[ofa-general] [PATCH draft, untested] ehca srq emulation (for IPoIB CM)

Michael S. Tsirkin mst at dev.mellanox.co.il
Wed Jun 13 09:38:21 PDT 2007


Here's how I would go about emulating SRQ in ehca in software.  I knocked this
out in several hours, so this is completely untested (not even compiled,
that's why there are no Makefile bits), but it seemed an easiest way
to get the message across on what I consider the right way to do it.
Note how this both has no overhead for HCAs with hardware srq
support and is smaller than nosrq patches.

The idea here is that you can emulate enough of the SRQ
interface in ehca to make IPoIB CM work without changes:
keep QPs on a list, and distribute posted WRs between them evenly.

This naturally does not solve the scalability problems
that IPoIB CM without SRQ would have, but at least it contains
them within ehca.

Another advantage of this approach: noSRQ issues are separated out, so we'll be
able to continue working on IPoIB CM without maintaining two code paths.

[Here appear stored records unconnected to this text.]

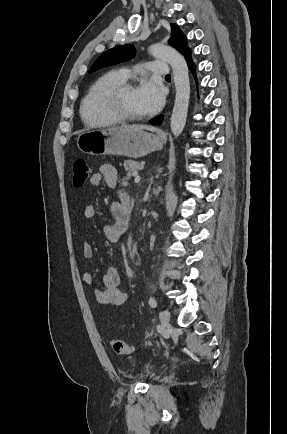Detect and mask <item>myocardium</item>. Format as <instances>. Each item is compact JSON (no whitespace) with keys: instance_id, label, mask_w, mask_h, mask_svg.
<instances>
[{"instance_id":"f54148a6","label":"myocardium","mask_w":287,"mask_h":434,"mask_svg":"<svg viewBox=\"0 0 287 434\" xmlns=\"http://www.w3.org/2000/svg\"><path fill=\"white\" fill-rule=\"evenodd\" d=\"M128 89H134L133 83L123 82L109 88L103 97V104L110 115L120 122H137L143 120L145 115H132L125 111L122 105V96Z\"/></svg>"}]
</instances>
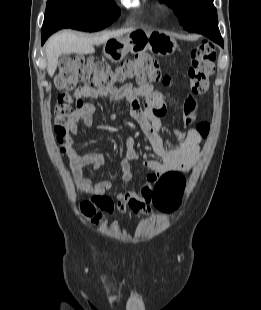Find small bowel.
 Instances as JSON below:
<instances>
[{
  "label": "small bowel",
  "mask_w": 261,
  "mask_h": 310,
  "mask_svg": "<svg viewBox=\"0 0 261 310\" xmlns=\"http://www.w3.org/2000/svg\"><path fill=\"white\" fill-rule=\"evenodd\" d=\"M76 109L66 122L67 135L65 144L69 155V169L76 188L81 193L102 195L111 189V182L101 179L93 182L83 175V170L91 166L94 170L99 169L106 162L105 156L98 152L81 154L75 147L72 136L78 133L79 123L89 126L92 124L94 107L86 104V98H106L112 102L127 100L131 105V115L136 120L140 129L147 137L152 152L160 160H150L143 157V166L150 172L147 182L139 190H128L117 195V208L120 212L132 211L135 215L149 214L152 212V192L161 176L169 171L188 173L200 157V144L203 136L195 128L187 132L176 131L177 143L166 146L161 136L160 117L165 114L166 108L162 95L154 92L151 85L140 84L134 87L125 84L120 88L105 87L93 88L91 86H79L75 93ZM148 99L144 106L141 99ZM197 100L189 95L184 102L183 125L190 127L195 121ZM139 158L135 149V141L129 137L125 141V158L121 162V176L124 183L133 178V171L129 161Z\"/></svg>",
  "instance_id": "small-bowel-1"
}]
</instances>
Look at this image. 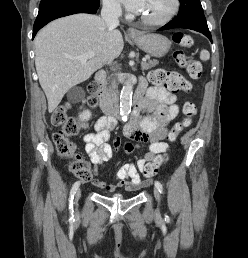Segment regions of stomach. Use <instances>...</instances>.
Returning a JSON list of instances; mask_svg holds the SVG:
<instances>
[{
  "label": "stomach",
  "instance_id": "1",
  "mask_svg": "<svg viewBox=\"0 0 248 258\" xmlns=\"http://www.w3.org/2000/svg\"><path fill=\"white\" fill-rule=\"evenodd\" d=\"M130 40L140 49L157 58L163 57L171 47V41L159 34L140 33L136 37H131Z\"/></svg>",
  "mask_w": 248,
  "mask_h": 258
}]
</instances>
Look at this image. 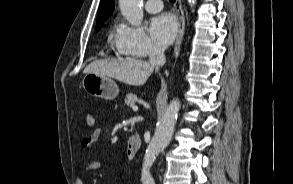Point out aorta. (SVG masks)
Listing matches in <instances>:
<instances>
[{
  "mask_svg": "<svg viewBox=\"0 0 293 184\" xmlns=\"http://www.w3.org/2000/svg\"><path fill=\"white\" fill-rule=\"evenodd\" d=\"M188 1L191 5L196 4V0ZM141 2L142 0H119L122 15L132 26H139L142 23L143 10L141 9ZM180 106V102L177 99H173L156 127L155 134L146 149L143 160L142 184H155L150 168L158 154L171 141Z\"/></svg>",
  "mask_w": 293,
  "mask_h": 184,
  "instance_id": "aorta-1",
  "label": "aorta"
}]
</instances>
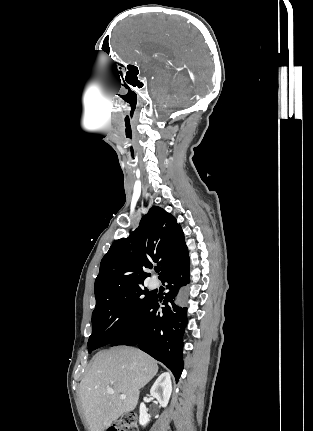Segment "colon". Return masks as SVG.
<instances>
[{
	"mask_svg": "<svg viewBox=\"0 0 313 431\" xmlns=\"http://www.w3.org/2000/svg\"><path fill=\"white\" fill-rule=\"evenodd\" d=\"M108 431H138L137 417L134 413L121 416Z\"/></svg>",
	"mask_w": 313,
	"mask_h": 431,
	"instance_id": "obj_1",
	"label": "colon"
}]
</instances>
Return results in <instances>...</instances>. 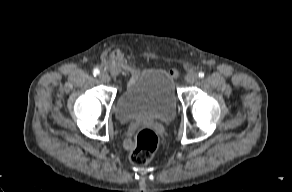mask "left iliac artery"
I'll list each match as a JSON object with an SVG mask.
<instances>
[{
    "label": "left iliac artery",
    "instance_id": "left-iliac-artery-1",
    "mask_svg": "<svg viewBox=\"0 0 292 192\" xmlns=\"http://www.w3.org/2000/svg\"><path fill=\"white\" fill-rule=\"evenodd\" d=\"M198 77L199 78H203L204 77V73L203 72H199Z\"/></svg>",
    "mask_w": 292,
    "mask_h": 192
}]
</instances>
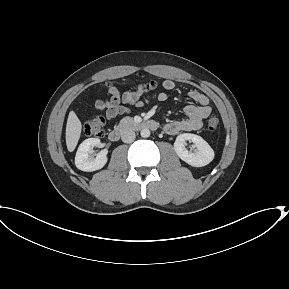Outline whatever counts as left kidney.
Wrapping results in <instances>:
<instances>
[{
    "label": "left kidney",
    "mask_w": 289,
    "mask_h": 289,
    "mask_svg": "<svg viewBox=\"0 0 289 289\" xmlns=\"http://www.w3.org/2000/svg\"><path fill=\"white\" fill-rule=\"evenodd\" d=\"M187 141L192 142V149L188 151ZM174 150L178 157L193 167H203L214 159V151L210 145L200 136L191 133H183L177 136Z\"/></svg>",
    "instance_id": "1"
}]
</instances>
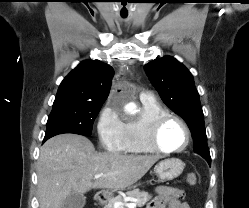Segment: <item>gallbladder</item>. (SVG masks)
<instances>
[{"instance_id": "gallbladder-1", "label": "gallbladder", "mask_w": 249, "mask_h": 208, "mask_svg": "<svg viewBox=\"0 0 249 208\" xmlns=\"http://www.w3.org/2000/svg\"><path fill=\"white\" fill-rule=\"evenodd\" d=\"M86 203V197L83 194L71 192L63 201L62 208H83Z\"/></svg>"}]
</instances>
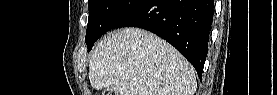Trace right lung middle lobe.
<instances>
[{
    "mask_svg": "<svg viewBox=\"0 0 277 95\" xmlns=\"http://www.w3.org/2000/svg\"><path fill=\"white\" fill-rule=\"evenodd\" d=\"M142 2L143 0H88L89 18L85 37L88 51L101 35L114 28Z\"/></svg>",
    "mask_w": 277,
    "mask_h": 95,
    "instance_id": "dd1d6c3e",
    "label": "right lung middle lobe"
}]
</instances>
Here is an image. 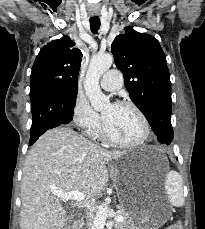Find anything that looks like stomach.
<instances>
[{"instance_id": "obj_1", "label": "stomach", "mask_w": 205, "mask_h": 229, "mask_svg": "<svg viewBox=\"0 0 205 229\" xmlns=\"http://www.w3.org/2000/svg\"><path fill=\"white\" fill-rule=\"evenodd\" d=\"M149 146L125 153L111 167V177L117 187L122 206L136 229H158L167 221L169 213L159 203L141 194L145 161L153 153Z\"/></svg>"}]
</instances>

There are obvious optimizations that can be done (e.g. each wr is copied
twice on data path, we only need a unidirectional list of cqes ...)
hopefully someone at IBM will look into this: I wanted to avoid touching
low-level code I don't understand and can't test, as much as possible.

Known bugs:
Last wqe reached event is missing in this implementation:
I've run out of time, and it's pretty trivial to add anyway,
by adding a per-QP counter of outstanding WRs.
We'll need a tasklet or a thread for the callback though:
is there a tasklet/thread that can be reused for this?

Caveats:
As an optimization, I used a bit in qp_token to signal SRQ presence.
No idea whether this works in practice in your hardware. If not,
another way to detect SRQ WC will have to be found.

Again, hopefully someone at IBM will look into this.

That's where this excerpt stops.